Mozambique’s government has so far refused to cede any ground to bondholders, who have demanded prioritisation over the country’s other creditors, having already undergone a restructuring of their investment in 2016. In April, the government signed into law the equal treatment of all its creditors, including VTB Bank and Credit Suisse, the key banks behind the hidden loans.

The government’s solitary Eurobond issue still yields the highest return on dollar debt in the region and does not mature until 2023, when LNG production from the Anadarko scheme is expected to come online and offer a substantial boost to state coffers. Although the IMF has warned that Maputo needs to take “urgent” action to strengthen its financial position, it has predicted that the economy will grow this year, partially driven by a surge in coal production exports.

The LNG sector will survive, in some form, whatever further fiscal turmoil Mozambique must endure. Signs of strength come from the deal by Eni agreeing to sell the entire output from Coral to BP, for 20 years, while the Anadarko-led consortium continues to make progress on reaching 9.6 million tpy in LNG sales and purchase agreements. The company is targeting this level in order to reach a final investment decision (FID).
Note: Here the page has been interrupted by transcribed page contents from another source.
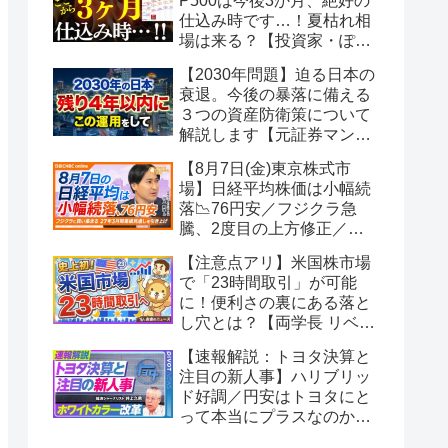
P500は今後3か月、絶好の
仕込み時です…！夏枯れ相
場は来る？【投資家・ぽん
ちよ】
【2030年問題】迫る日本の
衰退。今後の暴落に備える
３つの資産防衛策について
解説します【元証券マンの
誰でも分かるお金の話】
【8月7日(金)東京株式市
場】日経平均株価は小幅続
落📉76円安／フジクラ急
騰、2度目の上方修正／好
決算でメルカリや花王が年
【注意点アリ】米国株市場
初来高値／需給懸念でJX金
で「23時間取引」が可能
属・キオクシアは軟調【日
に！便利さの裏にある落と
経CNBC】
し穴とは？【両学長 リベラ
ルアーツ大学】
【速報解説：トヨタ決算と
注目の新人事】ハリブリッ
ド好調／円安はトヨタにと
って本当にプラスなのか？
／BRアドミ改革のミッショ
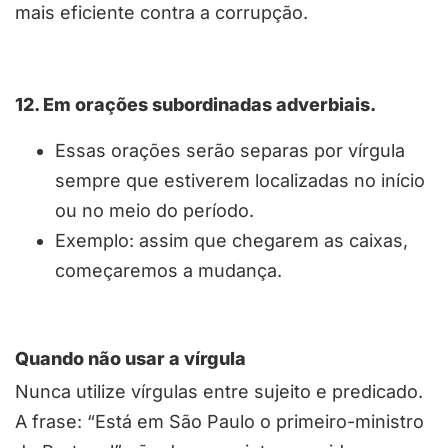
mais eficiente contra a corrupção.
12. Em orações subordinadas adverbiais.
Essas orações serão separas por vírgula
sempre que estiverem localizadas no início
ou no meio do período.
Exemplo: assim que chegarem as caixas,
começaremos a mudança.
Quando não usar a vírgula
Nunca utilize vírgulas entre sujeito e predicado.
A frase: “Está em São Paulo o primeiro-ministro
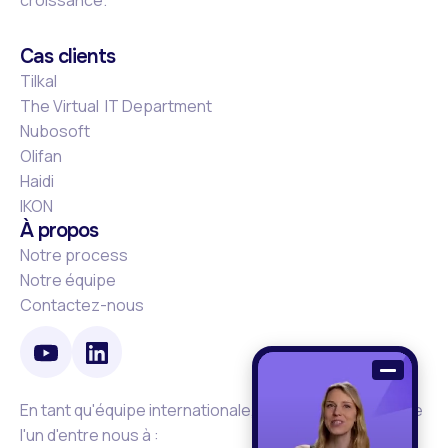
croissance.
Cas clients
Tilkal
The Virtual IT Department
Nubosoft
Olifan
Haidi
IKON
À propos
Notre process
Notre équipe
Contactez-nous
En tant qu'équipe internationale, vous verrez peut-être
l'un d'entre nous à :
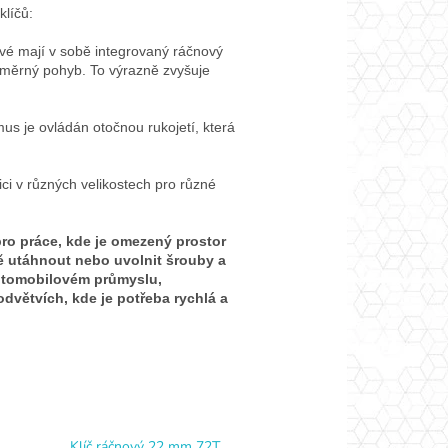
klíčů:
vé mají v sobě integrovaný ráčnový
měrný pohyb. To výrazně zvyšuje
 je ovládán otočnou rukojetí, která
ici v různých velikostech pro různé
pro práce, kde je omezený prostor
ně utáhnout nebo uvolnit šrouby a
automobilovém průmyslu,
odvětvích, kde je potřeba rychlá a
Klíč ráčnový 22 mm 72T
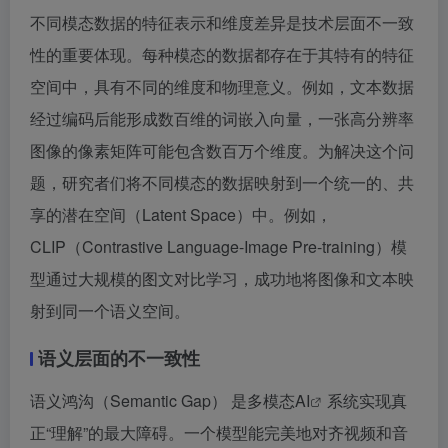
不同模态数据的特征表示和维度差异是技术层面不一致
性的重要体现。每种模态的数据都存在于其特有的特征
空间中，具有不同的维度和物理意义。例如，文本数据
经过编码后能形成数百维的词嵌入向量，一张高分辨率
图像的像素矩阵可能包含数百万个维度。为解决这个问
题，研究者们将不同模态的数据映射到一个统一的、共
享的潜在空间（Latent Space）中。例如，
CLIP（Contrastive Language-Image Pre-training）模
型通过大规模的图文对比学习，成功地将图像和文本映
射到同一个语义空间。
语义层面的不一致性
语义鸿沟（Semantic Gap） 是多模态
AI
系统实现真
正“理解”的最大障碍。一个模型能完美地对齐视频和音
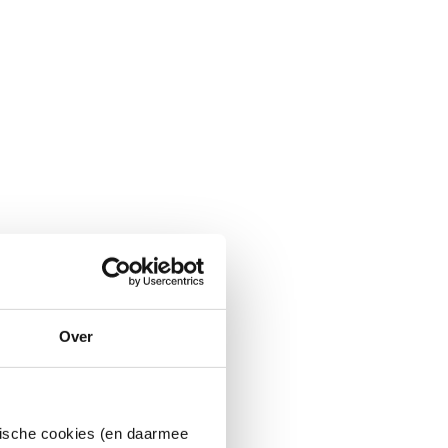
Over
ytische cookies (en daarmee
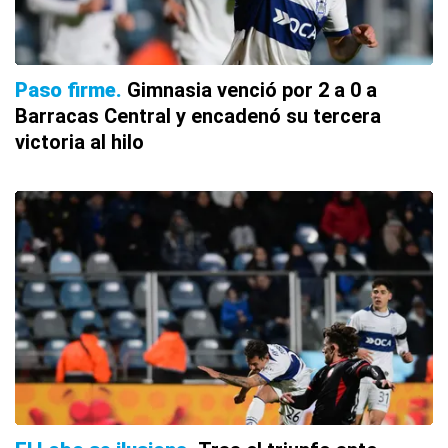
Paso firme
Gimnasia venció por 2 a 0 a
Barracas Central y encadenó su tercera
victoria al hilo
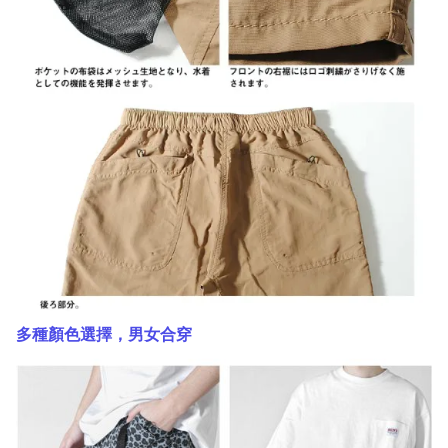
多種顏色選擇，男女合穿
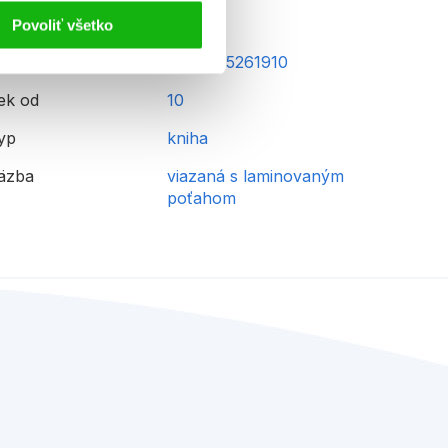
Povoliť všetko
AN
9788025261910
ek od
10
yp
kniha
äzba
viazaná s laminovaným
poťahom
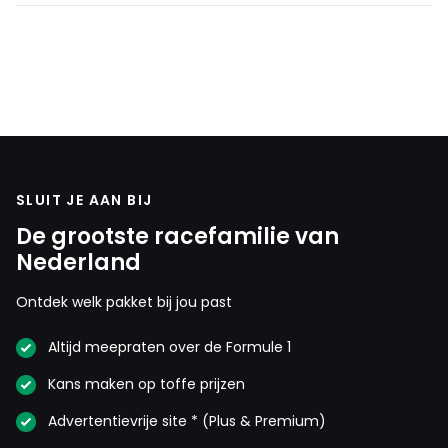
SLUIT JE AAN BIJ
De grootste racefamilie van
Nederland
Ontdek welk pakket bij jou past
Altijd meepraten over de Formule 1
Kans maken op toffe prijzen
Advertentievrije site * (Plus & Premium)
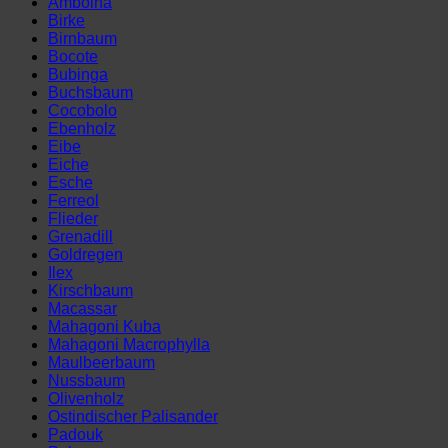
Amboina
als
Birke
Set
Birnbaum
für
Bocote
Gitarrenbau
Bubinga
/
Buchsbaum
Instrumentenbau)
Cocobolo
Menge
Ebenholz
Eibe
Eiche
Esche
Ferreol
Flieder
Grenadill
Goldregen
Ilex
Kirschbaum
Macassar
Mahagoni Kuba
Mahagoni Macrophylla
Maulbeerbaum
Nussbaum
Olivenholz
Ostindischer Palisander
Padouk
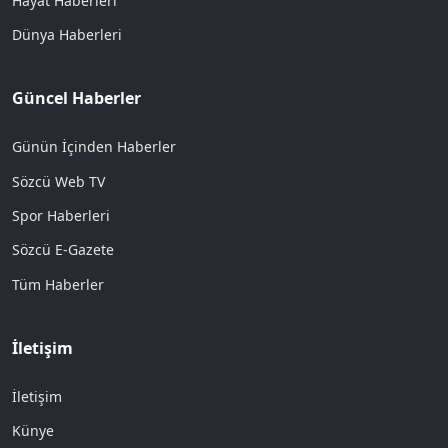
Hayat Haberleri
Dünya Haberleri
Güncel Haberler
Günün İçinden Haberler
Sözcü Web TV
Spor Haberleri
Sözcü E-Gazete
Tüm Haberler
İletişim
İletişim
Künye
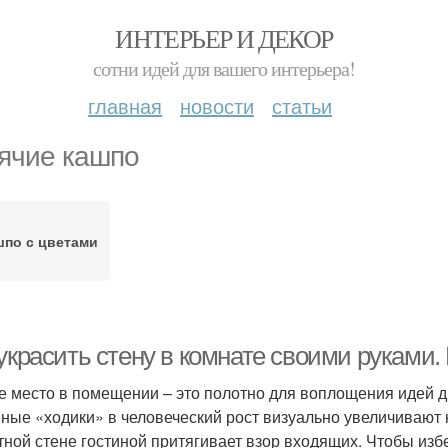
ИНТЕРЬЕР И ДЕКОР
сотни идей для вашего интерьера!
главная
новости
статьи
ячие кашпо
шпо с цветами
украсить стену в комнате своими руками.
е место в помещении – это полотно для воплощения идей д
ные «ходики» в человеческий рост визуально увеличивают
тной стене гостиной притягивает взор входящих. Чтобы изб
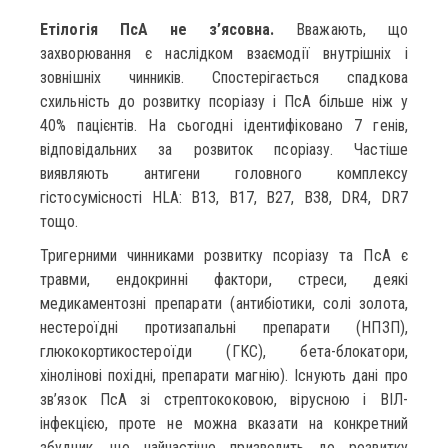
Етілогія ПсА не з’ясовна.
Вважають, що
захворювання є наслідком взаємодії внутрішніх і
зовнішніх чинників. Спостерігається спадкова
схильність до розвитку псоріазу і ПсА більше ніж у
40% пацієнтів. На сьогодні ідентифіковано 7 генів,
відповідальних за розвиток псоріазу. Частіше
виявляють антигени головного комплексу
гістосумісності HLA: B13, B17, B27, B38, DR4, DR7
тощо.
Тригерними чинниками розвитку псоріазу та ПсА є
травми, ендокринні фактори, стреси, деякі
медикаментозні препарати (антибіотики, солі золота,
нестероїдні протизапальні препарати (НПЗП),
глюкокортикостероїди (ГКС), бета-блокатори,
хінолінові похідні, препарати магнію). Існують дані про
зв’язок ПсА зі стрептококовою, вірусною і ВІЛ-
інфекцією, проте не можна вказати на конкретний
збудник, що найчастіше призводить до розвитку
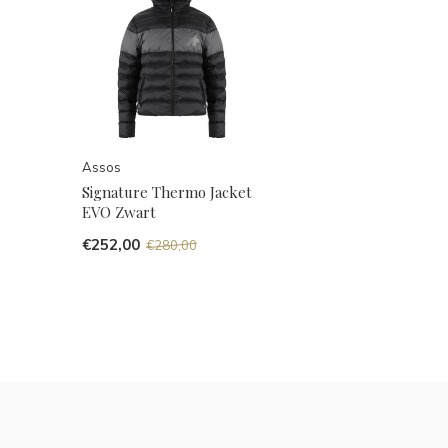
Assos
Signature Thermo Jacket
EVO Zwart
€252,00
€280,00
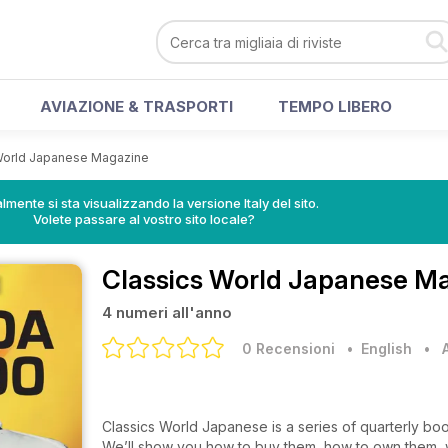
AVIAZIONE & TRASPORTI
TEMPO LIBERO
World Japanese Magazine
lmente si sta visualizzando la versione Italy del sito.
Volete passare al vostro sito locale?
Classics World Japanese M
4 numeri all'anno
0 Recensioni
• English
•
Classics World Japanese is a series of quarterly bo
We’ll show you how to buy them, how to own them, wh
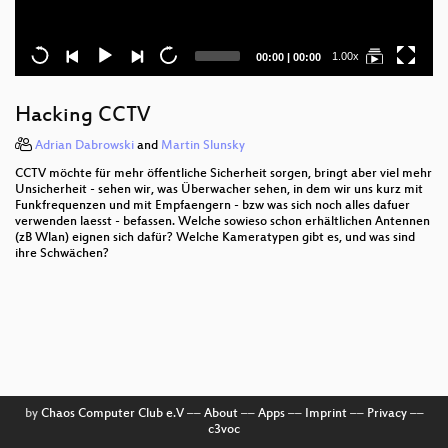
Current
Total
1.00x
00:00
|
00:00
time
duration
Hacking CCTV
Adrian Dabrowski
and
Martin Slunsky
CCTV möchte für mehr öffentliche Sicherheit sorgen, bringt aber viel mehr
Unsicherheit - sehen wir, was Überwacher sehen, in dem wir uns kurz mit
Funkfrequenzen und mit Empfaengern - bzw was sich noch alles dafuer
verwenden laesst - befassen. Welche sowieso schon erhältlichen Antennen
(zB Wlan) eignen sich dafür? Welche Kameratypen gibt es, und was sind
ihre Schwächen?
by
Chaos Computer Club e.V
––
About
––
Apps
––
Imprint
––
Privacy
––
c3voc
Furthermore, Maputo probably has too much to lose by walking away from its debt negotiations, in the light of Zimbabwe’s bare financial cupboard and threadbare economy since Harare began to default on major international loans in 1999. Future revenue flows from LNG offer a means to restructure its debts but how this is accomplished will be a determinant of its economic vector over the next decade. The extent to which Eni’s US$350 million payment plays a role in this process remains to be seen.